Type: | Package |
Title: | Near-Far Matching |
Version: | 1.3 |
Date: | 2024-01-22 |
Author: | Joseph Rigdon <jrigdon@wakehealth.edu> |
Maintainer: | Joseph Rigdon <jrigdon@wakehealth.edu> |
Imports: | GenSA, MASS, car, stats |
Description: | Near-far matching is a study design technique for preprocessing observational data to mimic a pair-randomized trial. Individuals are matched to be near on measured confounders and far on levels of an instrumental variable. Methods outlined in further detail in Rigdon, Baiocchi, and Basu (2018) <doi:10.18637/jss.v086.c05>. |
License: | GPL-3 |
Depends: | nbpMatching |
NeedsCompilation: | no |
Packaged: | 2024-01-22 14:18:48 UTC; joerigdon |
Repository: | CRAN |
Date/Publication: | 2024-01-23 13:00:02 UTC |
Near-Far Matching
Description
Near-far matching is a study design technique for preprocessing observational data to mimic a pair-randomized trial. Individuals are matched to be near on measured confounders and far on levels of an instrumental variable.
Details
Package: | nearfar |
Type: | Package |
Version: | 1.3 |
Date: | 2024-01-15 |
License: | GPL-3 |
Author(s)
Joseph Rigdon jrigdon@wakehealth.edu
References
Rigdon J, Baiocchi M, Basu S (2018). Near-far matching in R: The nearfar package. Journal of Statistical Software, 86(5), 1-21.

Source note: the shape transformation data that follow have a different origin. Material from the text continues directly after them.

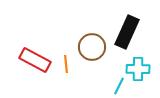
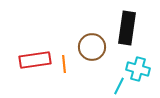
black rectangle: moved 4 px up; rotated 16 degrees counterclockwise
red rectangle: rotated 36 degrees counterclockwise
orange line: moved 2 px left
cyan cross: rotated 15 degrees clockwise
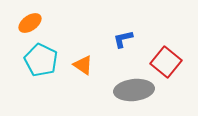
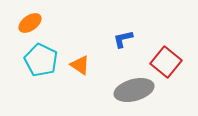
orange triangle: moved 3 px left
gray ellipse: rotated 9 degrees counterclockwise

Baiocchi M, Small D, Lorch S, Rosenbaum P (2010). Building a stronger instrument in an observational study of perinatal care for premature infants. Journal of the American Statistical Association, 105(492), 1285-1296.
Baiocchi M, Small D, Yang L, Polsky D, Groeneveld P (2012). Near-far matching: a study design approach to instrumental variables. Health Services and Outcomes Research Methodology, 12(4), 237-253.
Angrist data set for education and wages
Description
A random sample of 1000 observations from the data set used by Angrist and Krueger in their investigation of the impact ' of education on future wages.
Format
A data frame with 1000 observations on the following 7 variables.
wage
a numeric vector
educ
a numeric vector
qob
a numeric vector
IV
a numeric vector
age
a numeric vector
married
a numeric vector
race
a numeric vector
Details
This data set is a random sample of 1000 observations from the URL listed below.
Source
https://economics.mit.edu/people/faculty/josh-angrist/angrist-data-archive
References
Angrist JD, Krueger AB (1991). Does Compulsory School Attendance Affect Schooling and Earnings? The Quarterly Journal of Economics, 106(4), 979-1014.
Examples
library(nearfar)
str(angrist)
## maybe str(angrist) ; plot(angrist) ...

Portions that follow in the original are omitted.